The points about McFaul's misleading Putin quotes, taken out of context, are well made. That said, it's worth distinguishing Russia's reasonable security concerns, such as the numbers, types, and locations of NATO nuclear weapons and other offensive weapons/troops in proximity to Russia, from the illegitimate concerns, such as NATO expansion. A sovereign nation joining NATO is like a person having a burglar alarm installed in their house. A neighbor complaining about the installation of the burglar alarm is unreasonable. That part really is straightforward. When that complaining neighbor subsequently commits burglaries (e.g., Georgia in 2008, Crimea/Donbas in 2014, the rest of Ukraine in 2022), it brings that point home even more clearly. No reasonable person would look at such a string of burglaries and suggest that the problem was the alarm company installing all of those alarms in the other, non-burglarized houses.

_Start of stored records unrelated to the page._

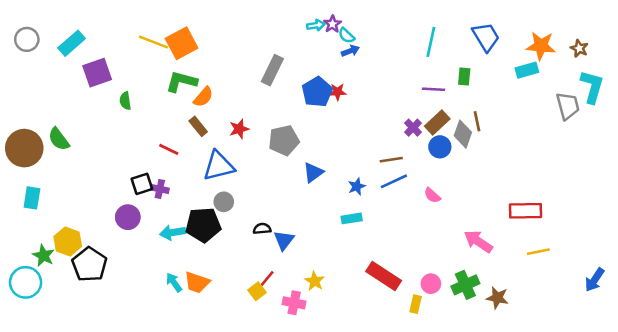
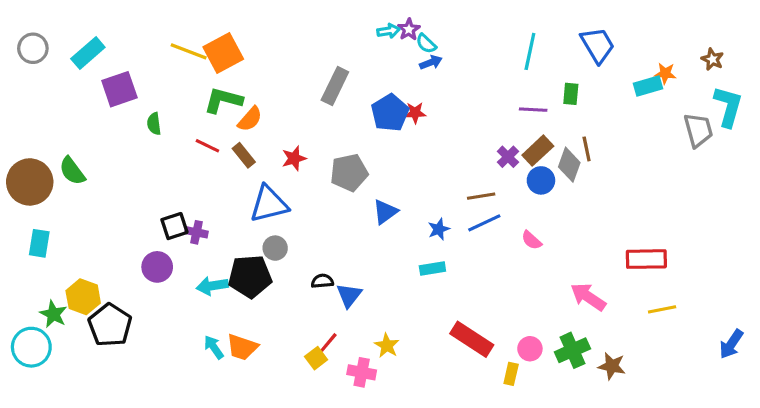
orange star: (541, 46) -> (665, 73), moved, size x0.6
red line: (169, 149) -> (207, 146), moved

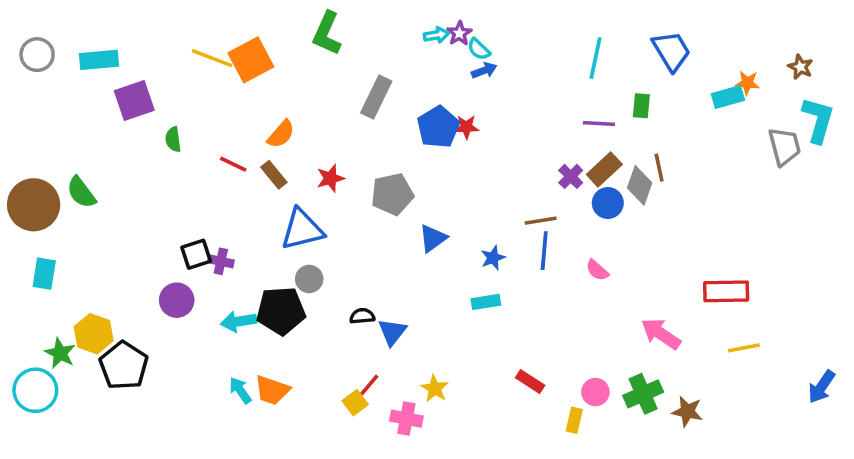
cyan rectangle: (88, 53) -> (99, 60), turned 36
green L-shape: (223, 100) -> (327, 33), moved, turned -81
blue line: (484, 223) -> (544, 251), turned -60
red rectangle: (472, 339) -> (530, 381), size x0.6

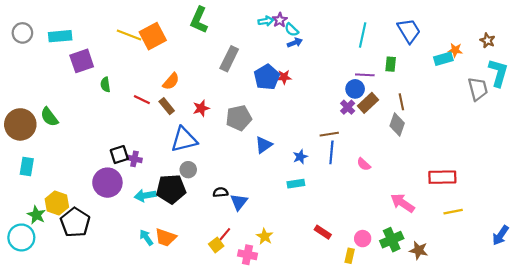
gray diamond: (640, 185) -> (397, 124), moved
blue circle: (608, 203) -> (355, 89), moved
purple circle: (177, 300) -> (107, 183), size x1.4

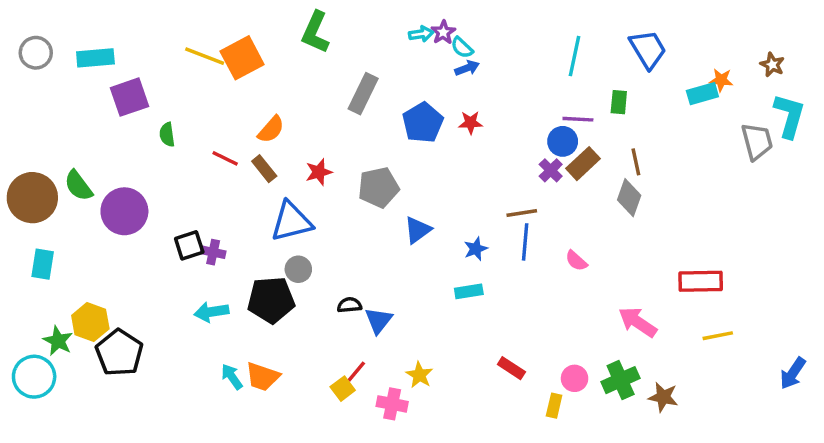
red star: (284, 77) -> (471, 123), moved
purple circle: (107, 183) -> (124, 211), moved
cyan arrow: (145, 195) -> (211, 312), moved

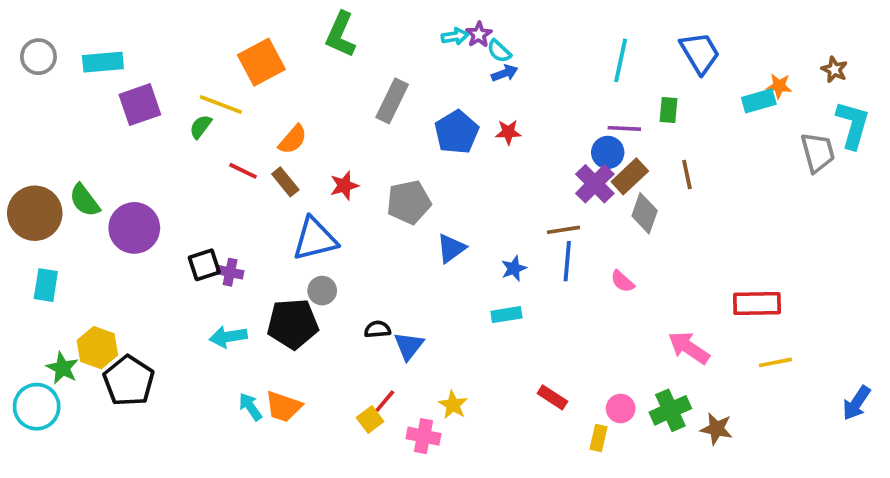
yellow line: (205, 56) -> (221, 105), moved
green semicircle: (167, 135) -> (201, 127), moved, turned 45
purple cross: (551, 170) -> (595, 184), size x1.5
gray diamond: (629, 198) -> (645, 213), moved

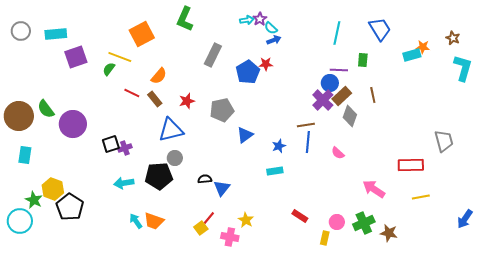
red star: (508, 132) -> (266, 64), moved
gray trapezoid: (818, 152) -> (444, 141), moved
purple cross: (230, 272) -> (125, 148), turned -32

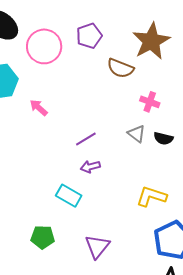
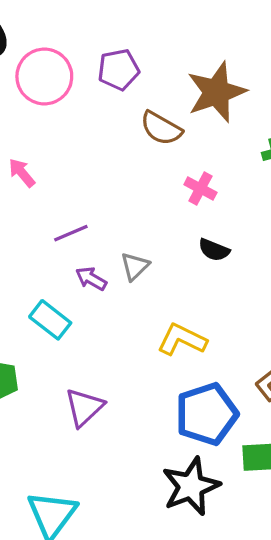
gray triangle: (137, 134) -> (135, 266), moved, turned 30
purple line: (86, 139) -> (71, 233), moved
purple arrow: (90, 167) -> (91, 279), turned 36

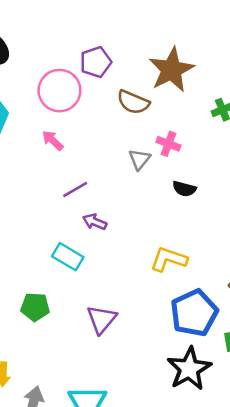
pink circle: (44, 76) -> (59, 91), moved
pink arrow: (22, 173) -> (53, 140), moved
gray triangle: (135, 266) -> (139, 159), moved

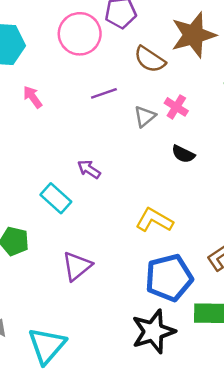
pink arrow: (53, 140) -> (33, 97), moved
purple line: (75, 190) -> (104, 93), moved

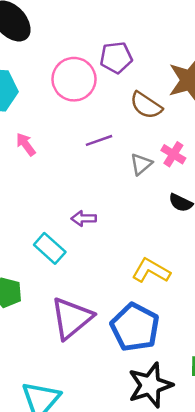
purple arrow: (89, 169) -> (84, 218), turned -35
purple triangle: (77, 266) -> (72, 318), size x1.4
blue pentagon: (169, 278) -> (135, 327), moved, turned -30

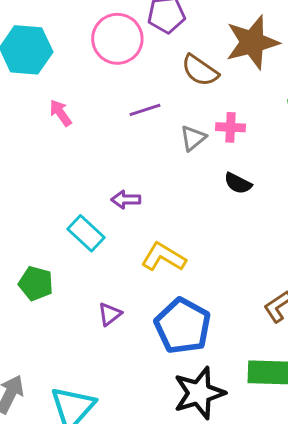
pink cross: (173, 154) -> (230, 127), turned -30
yellow L-shape: (151, 271) -> (164, 257), moved
purple triangle: (72, 318) -> (110, 314), size x0.5

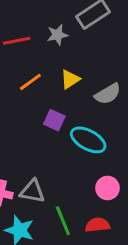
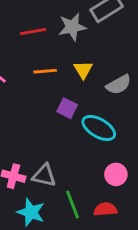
gray star: (57, 35) -> (72, 27), size x1.4
yellow triangle: (70, 79) -> (83, 70), turned -30
orange line: (30, 82) -> (45, 71), turned 30

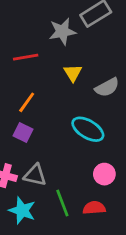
red line: (33, 32) -> (26, 57), moved
orange line: (45, 71) -> (27, 102), moved, turned -50
purple square: (67, 108) -> (23, 132), moved

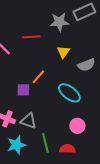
orange line: (27, 102) -> (38, 77), moved
purple square: (23, 132) -> (23, 90), turned -32
cyan star: (22, 211) -> (16, 145), turned 30

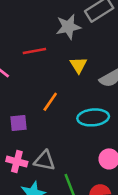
purple square: (23, 90) -> (19, 123), moved
cyan ellipse: (69, 93) -> (93, 117), turned -35

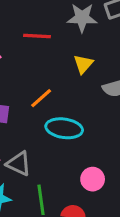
cyan ellipse: (93, 117) -> (64, 128), moved

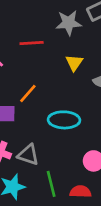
orange line: (41, 98) -> (28, 94), moved

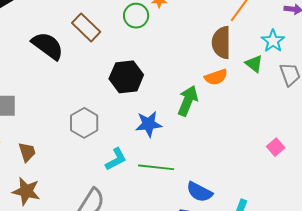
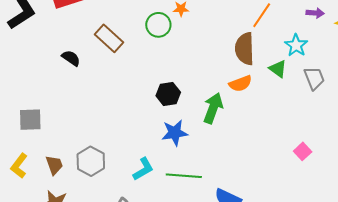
black semicircle: (48, 46) -> (71, 58), size x0.6
black hexagon: (126, 77) -> (168, 94), moved, size x0.7
gray hexagon: (84, 123) -> (91, 161), moved

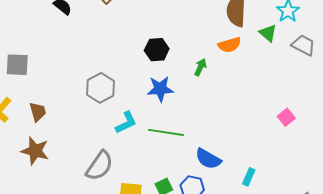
gray trapezoid: (314, 78) -> (303, 45), turned -45
green arrow: (213, 108) -> (200, 67), size x0.6
gray hexagon: (91, 161) -> (101, 88), moved

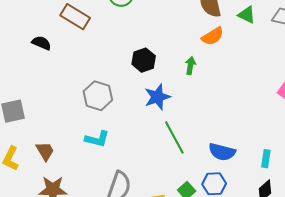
gray hexagon: (101, 88) -> (98, 96), moved
cyan L-shape: (126, 123) -> (97, 139), moved, turned 55
green line: (166, 132) -> (174, 137), turned 68

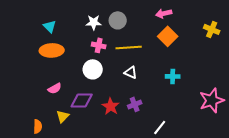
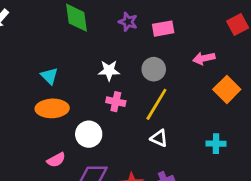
gray circle: (118, 20) -> (154, 69), moved
orange square: (168, 36) -> (227, 89), moved
yellow line: (129, 47) -> (156, 104), turned -55
white circle: (93, 69) -> (89, 134), moved

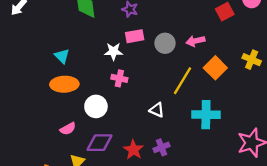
pink rectangle: (163, 29) -> (135, 36), moved
gray circle: (154, 69) -> (165, 43), moved
yellow line: (156, 104) -> (183, 81), moved
cyan cross: (216, 144) -> (206, 115), size x1.6

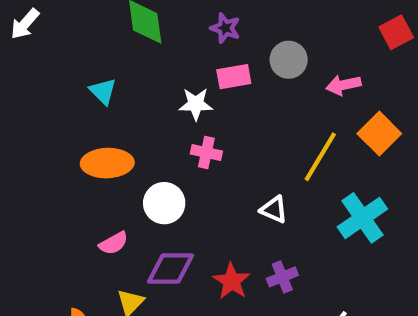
gray circle: (165, 43) -> (289, 60), moved
cyan triangle: (62, 56) -> (103, 91), moved
cyan cross: (206, 115) -> (362, 218), turned -36

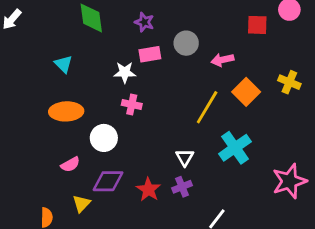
red square: (396, 32) -> (257, 25), turned 30
white triangle: (274, 209) -> (185, 157), moved, turned 36

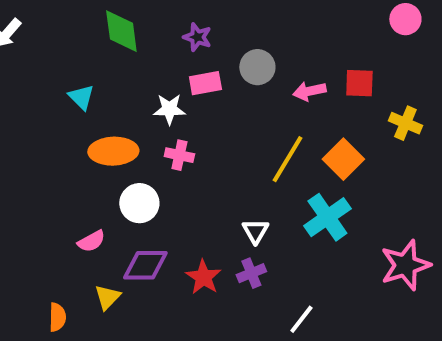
red square: (257, 25) -> (359, 83), moved
orange square: (246, 92) -> (343, 159), moved
orange ellipse: (66, 111) -> (113, 151), moved

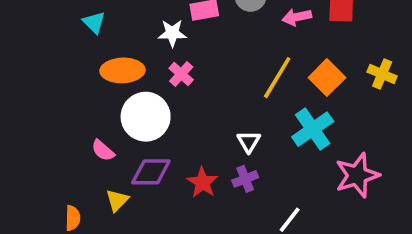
yellow cross: (405, 123) -> (382, 74), moved
pink cross: (179, 155) -> (181, 74), turned 30
white circle: (139, 203) -> (146, 117), size x1.4
pink semicircle: (91, 241) -> (103, 150), turned 70
pink star: (405, 265) -> (357, 175), moved

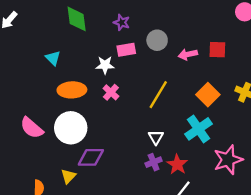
yellow line: (277, 78) -> (158, 95), moved
white circle: (146, 117) -> (71, 128), moved
pink semicircle: (103, 150) -> (32, 128), moved, size x1.5
red star: (202, 182) -> (177, 164), moved

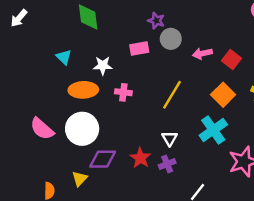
purple star: (122, 22) -> (156, 21), moved
red square: (217, 50) -> (232, 60), moved, turned 36
white star: (105, 65) -> (103, 66), moved
pink cross: (111, 92) -> (123, 92), turned -35
red star: (177, 164) -> (140, 158), moved

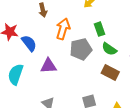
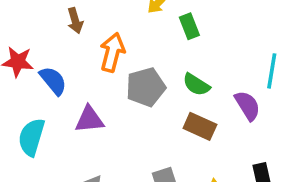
green rectangle: (100, 29) -> (189, 26), moved

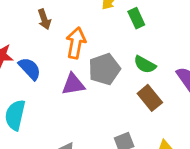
purple triangle: (89, 119) -> (73, 84), moved
brown rectangle: (200, 126) -> (150, 98), turned 30

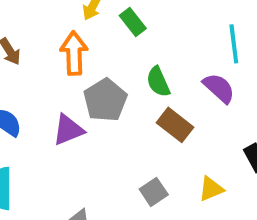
orange arrow: (76, 43) -> (74, 53), moved
green semicircle: (145, 65) -> (158, 82), turned 50

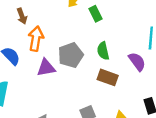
orange arrow: (74, 53) -> (36, 39), moved
brown rectangle: (175, 125) -> (108, 77), turned -30

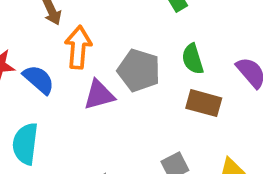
gray pentagon: (71, 55) -> (139, 70), turned -30

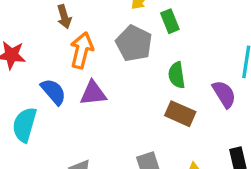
gray pentagon: (139, 70) -> (134, 43), moved
blue semicircle: (39, 80) -> (53, 92), moved

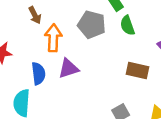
green semicircle: (177, 75) -> (127, 25), moved
blue semicircle: (53, 92) -> (38, 74), turned 45

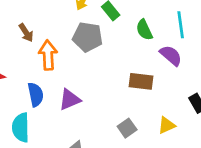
green semicircle: (127, 25) -> (144, 30), moved
purple triangle: (69, 69) -> (70, 100), moved

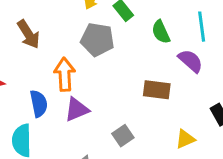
brown arrow: (26, 33) -> (28, 34), size x1.4
orange arrow: (48, 55) -> (65, 74), moved
gray square: (127, 128) -> (123, 136), moved

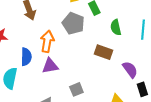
purple semicircle: (190, 61) -> (130, 70), moved
brown rectangle: (157, 90) -> (103, 52), moved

By all appearances, the US and NATO have been willing to engage in discussions about the legitimate Russian concerns, but quite rightly refuse on the issue of NATO expansion. I find Lemoine's point about Putin and some others truly seeing NATO expansion as a threat to be plausible. The problem is that this irrational belief inescapably flows from Putin's belief that Russian imperialism continues to be justified. It's not clear, therefore, that the US or NATO could have productive conversations with Russia on the subject until he (or whoever rules the country) drops those imperial ambitions.